Riccardo Chailly (carrying the imprimatur of Varése's amanuensis Chou Wen-chung) includes a couple of byways that are otherwise unobtainable and presents the original version of Amériques - Varèse's later, less resource-heavy version is generally performed. But even without those, Chailly's is the single set to get. For historical interest, you can also get the boxily recorded Frederic Waldman etc al "volume 1" (there was no volume 2) that inspired Frank Zappa.

For those who want a preview, I'll be presenting two one-hour shows as an introduction to Varèse and his works on Resonance 104.4fm (8pm on Wed 14 and Thurs 15 April). Then we'll glue them together and broadcast a single two-hour extravaganza at some point in the future.

*There's also a performance by the Ensemble InterContemporain and Boulez on Youtube: it sounds better but the close-ups and panels that come and go made me concentrate on the individual performer (actually, usually their hands) rather than the whole ensemble.

Tuesday, 6 April 2010

Maska and Stanko

Trumpeter Tomasz Stanko's Barbican concert reflected the two halves of a career split by tragedy.

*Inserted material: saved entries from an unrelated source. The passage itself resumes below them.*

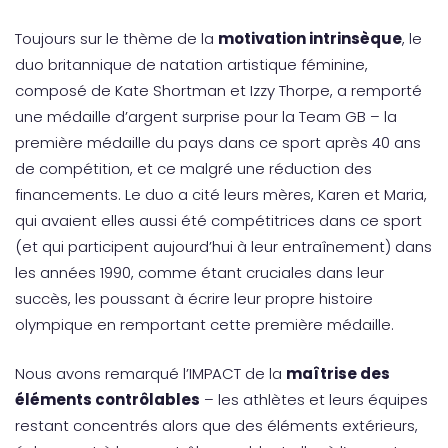
Toujours sur le thème de la
motivation intrinsèque
, le
duo britannique de natation artistique féminine,
composé de Kate Shortman et Izzy Thorpe, a remporté
une médaille d’argent surprise pour la Team GB – la
première médaille du pays dans ce sport après 40 ans
de compétition, et ce malgré une réduction des
financements. Le duo a cité leurs mères, Karen et Maria,
qui avaient elles aussi été compétitrices dans ce sport
(et qui participent aujourd’hui à leur entraînement) dans
les années 1990, comme étant cruciales dans leur
succès, les poussant à écrire leur propre histoire
olympique en remportant cette première médaille.
Nous avons remarqué l’IMPACT de la
maîtrise des
éléments contrôlables
– les athlètes et leurs équipes
restant concentrés alors que des éléments extérieurs,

In 1963 he joined the brilliant composer-pianist Krzysztof Komeda's band, becoming his closest colleague. Komeda, one of the pioneers of European jazz, was equally inspired by classical music and free jazz and, after Roman Polanski's early short Two Men and a Wardrobe (Dwaj ludzie z szafa, 1958), scored around forty films. In 1969, aged 38, he died (depending on who you believe, as a result of a car accident or when some drunken horseplay went wrong).

Stanko, who had up to then been content within Komeda’s group, set out on his own, but continued to play his friend's music, climaxing with the 1997 album Litania, which itself became a classic.

But the evening began with the world premiere of the Brothers Quay’s new short film, Maska, based on Stanislaw Lem’s 1976 short story. Anyone who has seen their work (this excellent two-disc set collects their short films) will know what to expect: odd animated marionettes playing out oblique but disturbing dramas in gelid, granular light. Maska showed their usual love of craftsmanship: even a shot that could be achieved in a few minutes in live action - a diaphanous cloth being drawn back - was carefully animated. Rich, luminous visuals – the dense shadows of the cavernous set, pierced by shafts of glowing highlights, are accompanied by a soundtrack that included sections of Penderecki’s De Natura Sonoris.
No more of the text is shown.